Bir memlekette paranın değeri düşerse, pratik olarak ithalat düşer, ihracat artar. Netice itibariyle cari açık azalır ve para tekrar değerlenmeye başlar.
Bu denklem iki kere ikinin dört yaptığı kadar nettir. Hemen herkes anlayabilir.
İhracatın artması parayı daha değerli yaparken memlekette üretilen mal ve hizmetlerin değerini de arttırır. Üretilen mal ve hizmetlerin hem miktarı hem de kalitesi artar.
Türkiye yanlış politikalarla öyle bir girdaba sokuldu ki, para değersizleştikçe, ithalat artmaya devam ediyor. Çünkü bir çok mal ve hizmette Türkiye dışa bağımlı hale geldi. Özellikle gıdada dışa bağımlı hale gelen memleketin cari açığı büyümeye, TL de dip yapmaya devam ediyor.
2002 yılında dolar bugünkü parayla 1,5 lira ortalama değer yapıyordu.
2002 yılında avro bugünkü parayla 1,4 lira ortalama değer yapıyordu.

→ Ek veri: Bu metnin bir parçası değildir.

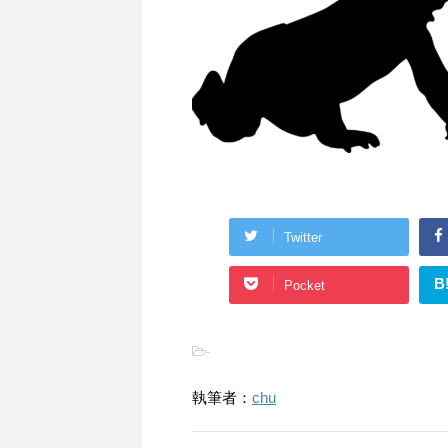
Twitter
B
Pocket
-
執筆者：
chu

2002 yılında 1 TL ile 10 Bulgar Levası satın alınıyordu.
2018 yılında Üsküp’e proje toplantısına gittiğimizde 1 TL ile 11 Makedonya Dinarı almıştık.
Beş yıl önce Polonya’ya toplantıya gittiğimizde 1,2 TL ile 1 Polonya Zlotisi alıyorduk.
2002 yılında 14 Türk Lirası ile aldığımız 10 avro bugün 290 Türk Lirası alıyor. Avro 20 kattan daha fazla değer kazanmış.
Doları, avroyu çok dikkate almaya gerek yok. Zengin ülkelerin paraları. Onlar karşısında değer kazanmak oldukça zor görünüyor. Ancak Bulgaristan, Polonya, Makedonya gibi ana sektörleri tarım olan ülkelerin paralarıyla karşılaştırma yapmakta yarar var. Memleketi yönetenlerin ne kadar sakat ve ülkeyi batıran politikalar uyguladıklarını daha kolay görmek mümkün oluyor.
2002 senesi ile şimdiki Bulgar Levasının durumunu matematik hesapla görmekte yarar var. 2002 yılında 10 TL ile 100 Bulgar Levası aldık ve bugün 100 Bulgar Levası tamı tamına 1500 Türk Lirası yapıyor. Diğer bir deyişle bugün Bulgar Levası Türk Lirası karşısında 20 yılda tam 150 kat değer kazanmış. Batı bölgelerinde komşularımız cirit atıyor. Sağ olsunlar AVM’leri zengin ettiler. Otellerimizin doluluk oranlarını artırdılar.
Beş sene önce 10 Türk Lirası ile 110 Makedonya dinarı alıyorduk. Bugün ise aynı parayla 20 Dinar ancak alabiliyoruz. Kendi yağıyla kavrulmaya çalışan kardeş ülke Makedonya’nın parası Türk Lirası karşısında beş senede 5 kattan daha fazla değer kazanmış.
Polonya’nın para birimi de Türk Lirası karşısında beş senede beş kat değer kazanmış.
Bu ülkelerin Gayri Safi Milli Hasılaları Türkiye’den çok farklı değil. Ülkelerinde Türkiye’den farklı olarak gelir dağılımı daha adaletli, cari açıkları yok, eğitim daha güçlü, iş ahlakı yüz kat daha yüksek, daha huzurlular. Adalet ve diğer unsurları saymaya gerek yok. Bizden daha zengin değiller. Ancak daha kıymetliler.